REGIONAL RAMBLINGS: Remembering accordion great Danny Yanez

BY EDUARDO MARTINEZ

Over the years, the Rio Grande Valley has produced an incredible amount of great accordionists. There are so many wonderful ones here in South Texas that we sometimes take them for granted. One legendary figure is from Donna: the late, great Danny Yanez.

I very much fell in love with Yanez’s unique accordion style when I first saw his videos. My dad would talk about him over the years, since he grew up in Donna and was very familiar with Yanez and his family. According to Yanez’s son, he played guitar with Elsa’s Esteban Jordan and he considered Jordan his favorite accordionist.

Yanez would later start his own band called Danny Yanez y Los Chavos. He recorded several albums, including recording at Ramiro Cavazos’ Discos RyN, and was clearly influenced by Jordan’s accordion style and music. Yanez even recorded his own takes on “Borracho de Gusto” and “Squeeze Box Man,” classic Jordan tracks.

Donna was a place that was fertile ground for Tejano, norteño, and conjunto music in this region. Yanez grew up in an area where Pedro Ayala and Los Donneños pioneered this music, where his peers were acts like Frankie Caballero, Los Hermanos Ayala, and Mexican Generation. The nearby El Rincon del Diablo was a place where many of Donna’s musicians would find themselves playing at.

Yanez recorded with his accordion hero, when he and Jordan collaborated on the song “El Parrandero”, released on Little Joe y La Familia’s record “Nosotros La Familia de Little Joe” (1974).

Later in life, Yanez was usually found playing at Christian churches and using his great skills there. He joined Paulino Bernal in the niche category of conjunto accordion-playing evangelists. During this phase of his life and career, he became known as the “Puro Holy Ghost” accordion player.

To get a sample of how he played at church, look up the video “Danny Yanez & his Accordion” on YouTube. Wonderfully jazzy and unique. He was still clearly influenced by Jordan as he took Jordan’s “Gozalo Mulata” and turned it into “Gozate con Cristo.” You can also find that “Gozate con Cristo” performance video on YouTube, which would ultimately be Yanez’s final concert ever. He would pass away 7 months after that on Feb. 3, 2011.

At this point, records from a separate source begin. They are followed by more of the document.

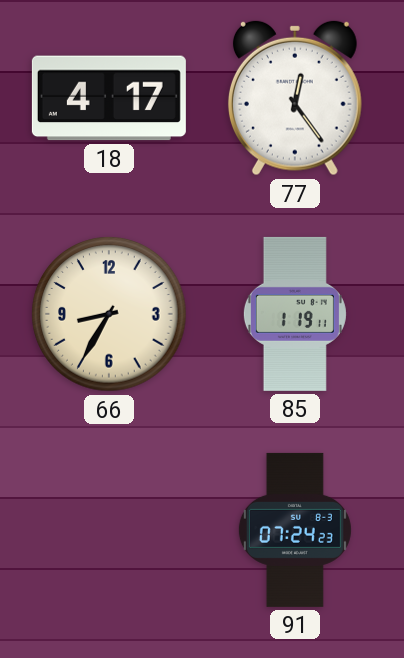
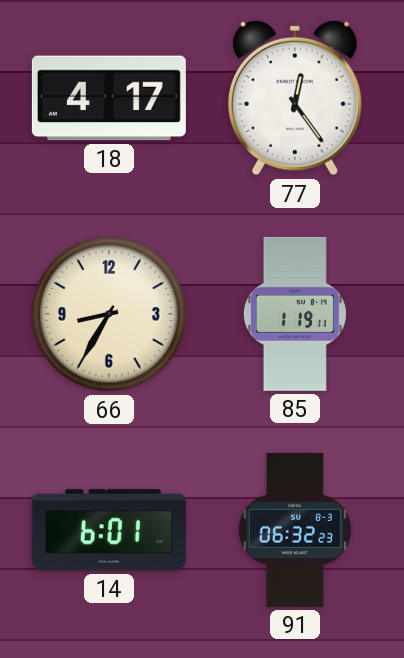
14: none -> 6:01
91: 07:24 -> 06:32
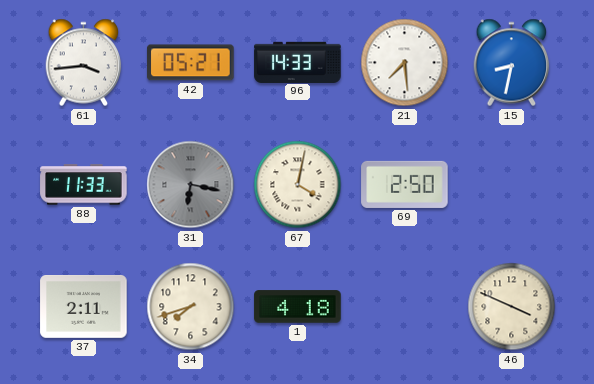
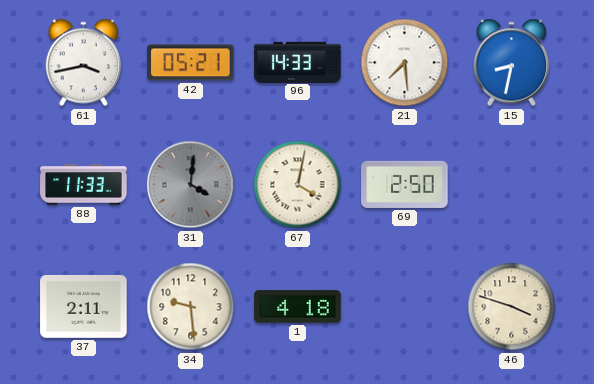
61: 3:44 -> 3:43
31: 6:17 -> 4:01
34: 7:42 -> 9:29
46: 3:49 -> 3:48
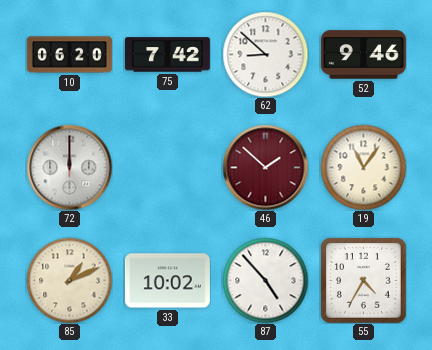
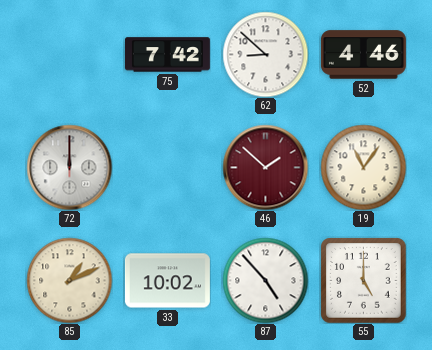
10: 06:20 -> none
52: 9:46 -> 4:46
55: 4:35 -> 5:00
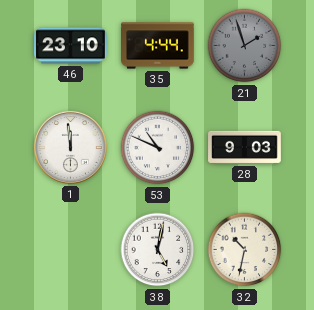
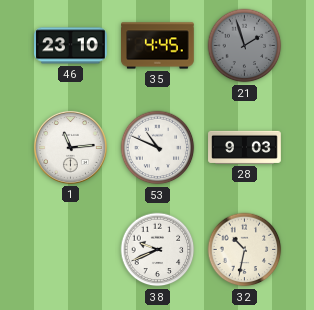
35: 4:44 -> 4:45
1: 11:59 -> 11:14
38: 5:02 -> 9:41
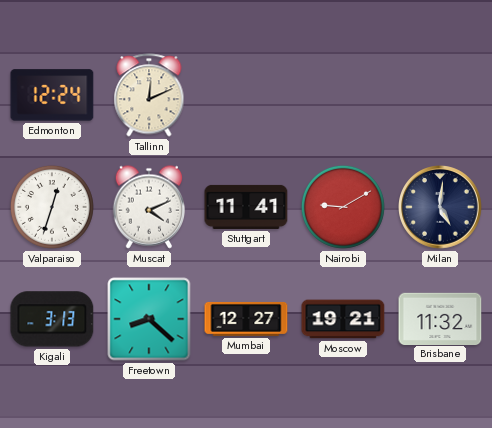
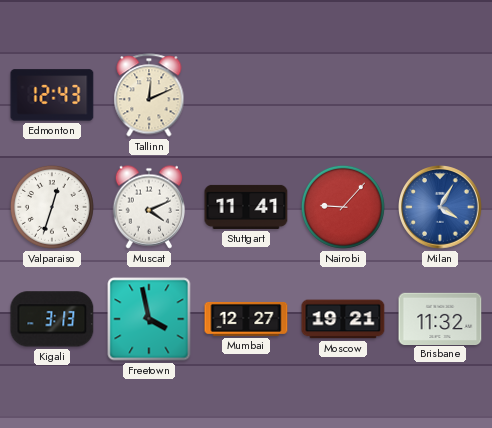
Edmonton: 12:24 -> 12:43
Nairobi: 9:10 -> 9:07
Milan: 5:01 -> 4:05
Milan dial: navy -> blue
Freetown: 8:22 -> 3:58
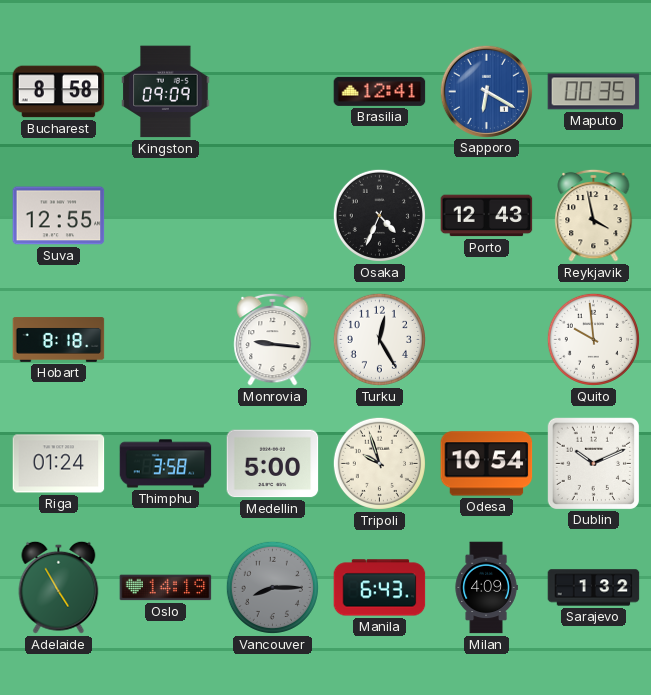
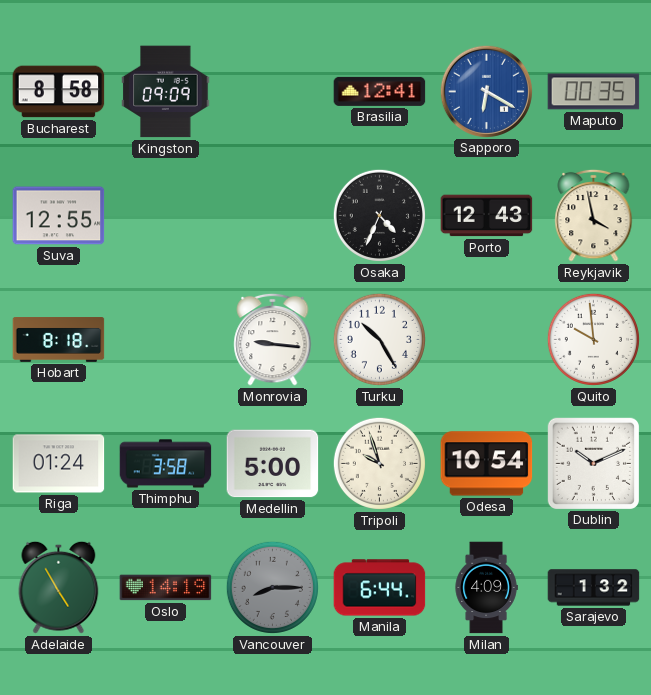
Turku: 12:25 -> 10:25
Manila: 6:43 -> 6:44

Yanez was a great talent, and someone I really regret not getting into when he was still alive and playing locally. Luckily I’ve heard a lot about his skills from my dad, including learning that two of my uncles played with Yanez, and from a friend who saw Yanez many times over the years. Also, I’m glad we live in an era where the sharing and distribution of videos is so easy, and that we get to enjoy the stylings of Yanez on the internet. Definitely one of the best accordionists in South Texas history.